ICI Special Session has been held in conjunction with the 27th International Conference on Knowledge-Based and Intelligent Information & Engineering Systems (KES2023) 6-8 September 2023 in Athens.
Main topic:
Critical infrastructures (CIs) are indispensable in today's interconnected world, aimed at safeguarding communities' economic and social well-being. Infrastructure resilience is vital for adapting to changing conditions and recovering from disruptions, including accidental attacks. However, increasing digitization and connectivity also heighten vulnerabilities. Recent advancements in artificial intelligence (AI) offer tools to understand risks and enhance protection. Additionally, Digital Twins (DT) enable real-time monitoring and modeling, integrating data for effective risk assessment and decision-making in complex systems.
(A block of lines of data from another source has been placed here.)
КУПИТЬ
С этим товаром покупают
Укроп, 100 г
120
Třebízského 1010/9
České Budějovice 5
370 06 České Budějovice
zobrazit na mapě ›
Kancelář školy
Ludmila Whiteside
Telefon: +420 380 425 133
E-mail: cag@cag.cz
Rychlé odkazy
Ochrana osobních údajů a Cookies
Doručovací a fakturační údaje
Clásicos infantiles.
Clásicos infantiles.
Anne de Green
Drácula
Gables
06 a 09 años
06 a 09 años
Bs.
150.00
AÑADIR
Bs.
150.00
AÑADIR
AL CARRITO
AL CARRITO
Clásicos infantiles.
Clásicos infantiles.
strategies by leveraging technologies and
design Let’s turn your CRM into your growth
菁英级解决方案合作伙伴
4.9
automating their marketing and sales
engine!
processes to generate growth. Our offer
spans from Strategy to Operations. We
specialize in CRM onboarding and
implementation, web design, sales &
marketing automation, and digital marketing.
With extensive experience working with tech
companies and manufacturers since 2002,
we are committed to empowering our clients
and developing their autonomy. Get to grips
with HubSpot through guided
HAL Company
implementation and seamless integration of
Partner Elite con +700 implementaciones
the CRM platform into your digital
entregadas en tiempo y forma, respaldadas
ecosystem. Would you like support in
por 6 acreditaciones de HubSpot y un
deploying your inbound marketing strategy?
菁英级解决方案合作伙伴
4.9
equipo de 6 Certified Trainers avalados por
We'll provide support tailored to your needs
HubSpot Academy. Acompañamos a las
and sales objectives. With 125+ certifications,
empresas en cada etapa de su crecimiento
ICI proceedings are available on www.sciencedirect.com/journal/procedia-computer-science/vol/225/suppl/C
Research Projects Related and Dissemination
DARWINIST: aDversarial scenArios geneRation With dlgital twiNs In induSTry
The Darwinist project aims to streamline the creation of reliable and adaptable digital transformation (DT) technologies across various domains. DT presents a promising frontier in digital technology, offering improved services, enhanced security, and increased reliability. With the rapid advancement of AI, big data processing, cloud computing, sensor technologies, and the Internet of Everything (IoE), the development of DT has accelerated over the past two decades.
DT deployment in critical infrastructure provides benefits such as process optimization. Real-time analysis of production processes enables the identification of inefficiencies and performance enhancements, while predictive maintenance strategies help preempt equipment failures, reducing downtime.
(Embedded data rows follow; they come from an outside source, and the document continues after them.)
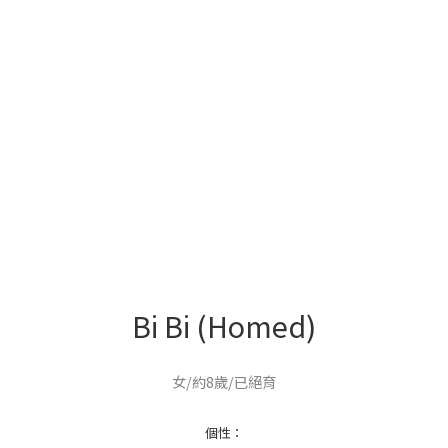
Bi Bi (Homed)
女/約8歲/已絕育
個性：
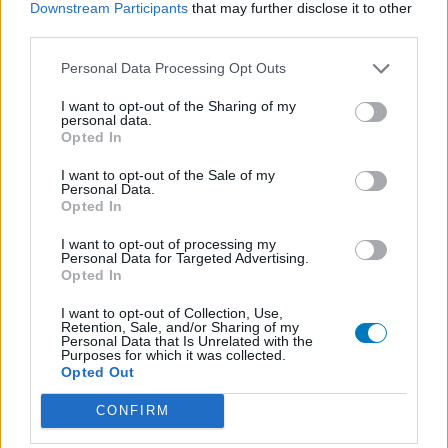
ADHD - psychostimulantia
Downstream Participants
that may further disclose it to other
Euthyrox (436)
third parties.
Schildklier - hypothyroidie (traagwerkend)
Personal Data Processing Opt Outs
I want to opt-out of the Sharing of my
De reviews op deze pagina zijn door de gebruikers
personal data.
Opted In
gegenereerd en vervolgens gelezen en aangepast alvorens
goedkeuring, om zo te voldoen aan onze standaarden wat betreft
I want to opt-out of the Sale of my
een review voor een medicijn. Voor het delen van ervaringen is
Personal Data.
Opted In
geen medische kennis noodzakelijk. Op deze manier geven de
reviews alleen een beeld van de ervaring van de schrijvers en niet
I want to opt-out of processing my
die van de eigenaar van deze website. Denk er aan dat de
Personal Data for Targeted Advertising.
ervaringen kunnen verschillen van persoon tot persoon en dat u
Opted In
voor medisch advies altijd contact op moet nemen met uw arts of
I want to opt-out of Collection, Use,
apotheker.
Retention, Sale, and/or Sharing of my
Personal Data that Is Unrelated with the
Purposes for which it was collected.
Opted Out
CONFIRM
Despite the reliability of DT environments for exploring optimal operational scenarios, there's a lack of systematic methodologies in the literature for developing scalable, reusable, interoperable, and extensible DT solutions. The Darwinist project addresses this gap by investigating and defining solutions for DT implementation in various sectors, including railways, healthcare, and aerospace. Additionally, the project adapts to emerging opportunities, as evidenced by its exploration of new domains like aerospace based on positive results from initial studies.
Dissemination:
Merging Model-Based and Data-Driven Approaches for Resilient Systems Digital Twins Design
Supporting the Development of Digital Twins in Nuclear Waste Monitoring Systems
Inferring Emotional Models from Human-Machine Speech Interactions
A Petri net oriented approach for advanced building energy management systems
CaseID detection for Process Mining: a heuristic-based methodology
SUD4VUP: Sistema di sUpporto Decisionale per la diagnosi precoce e il follow-up di pazienti affetti da Valvole Uretrali Posteriori (Decision Support System for the early diagnosis and follow-up of Posterior Urethral Valves)
The project proposal focuses on the definition and implementation of a decision support system aimed at facilitating the early diagnosis and monitoring of pediatric patients with posterior urethral valves (PUV). This condition is often difficult to diagnose accurately without resorting to invasive examinations. Moreover, it increases the risk of chronic kidney disease, a condition associated with high morbidity and mortality.
The proposed system will integrate clinical, anthropometric, anamnestic, and instrumental data through a multimodal analysis, allowing for an accurate and timely prediction—prior to surgical intervention—of which patients may be affected by PUV and which patients may be at an increased risk of developing chronic kidney disease during subsequent follow-up.
The combined analysis of different data sources will not only enhance the accuracy and reliability of the proposed tool but, thanks to the use of Explainable Artificial Intelligence (XAI) techniques, will also provide medical specialists with a clear understanding of the diagnostic decision-making processes. This will be crucial in supporting healthcare professionals in the patient care process.